▸ DIRECTIONS FOR THIS TASK:
Filter this data down to the lines that hold "Localazy", and copy them.
○ ○ ○ ○
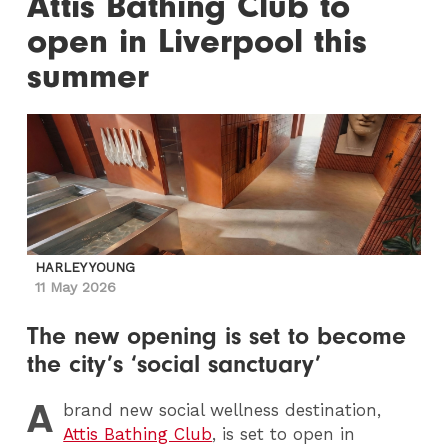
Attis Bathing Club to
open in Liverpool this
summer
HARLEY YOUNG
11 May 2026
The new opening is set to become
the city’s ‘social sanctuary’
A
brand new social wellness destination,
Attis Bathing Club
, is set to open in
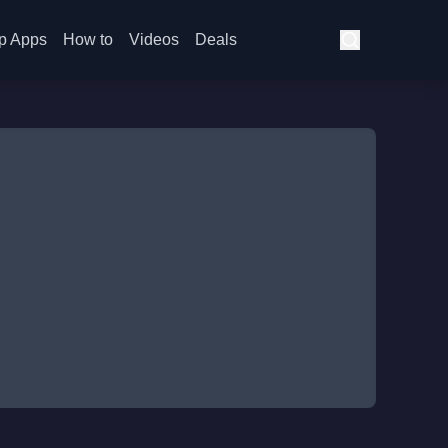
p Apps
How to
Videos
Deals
○ ○ ○ ○
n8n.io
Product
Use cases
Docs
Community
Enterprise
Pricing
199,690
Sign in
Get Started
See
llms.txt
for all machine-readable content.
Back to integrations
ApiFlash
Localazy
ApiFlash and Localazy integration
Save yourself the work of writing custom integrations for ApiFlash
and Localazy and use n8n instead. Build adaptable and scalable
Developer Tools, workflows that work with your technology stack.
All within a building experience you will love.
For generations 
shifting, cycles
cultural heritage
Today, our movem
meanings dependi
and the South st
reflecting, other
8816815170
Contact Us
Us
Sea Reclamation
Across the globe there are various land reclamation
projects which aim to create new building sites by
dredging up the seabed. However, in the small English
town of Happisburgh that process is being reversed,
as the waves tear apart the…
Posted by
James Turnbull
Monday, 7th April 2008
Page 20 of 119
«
○ ○ ○ ○
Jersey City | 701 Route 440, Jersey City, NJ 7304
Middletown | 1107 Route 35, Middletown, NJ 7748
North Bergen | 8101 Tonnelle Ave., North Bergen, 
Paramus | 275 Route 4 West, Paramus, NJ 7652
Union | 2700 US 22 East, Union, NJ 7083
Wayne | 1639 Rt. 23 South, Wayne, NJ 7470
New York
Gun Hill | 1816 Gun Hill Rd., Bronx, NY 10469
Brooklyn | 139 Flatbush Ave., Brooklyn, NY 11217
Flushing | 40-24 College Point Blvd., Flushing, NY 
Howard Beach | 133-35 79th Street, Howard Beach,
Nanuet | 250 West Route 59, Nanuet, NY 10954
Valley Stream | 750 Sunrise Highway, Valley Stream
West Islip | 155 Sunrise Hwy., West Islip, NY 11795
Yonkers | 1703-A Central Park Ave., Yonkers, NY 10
○ ○ ○ ○
▸ OUTPUT:
Localazy
ApiFlash and Localazy integration
and Localazy and use n8n instead. Build adaptable and scalable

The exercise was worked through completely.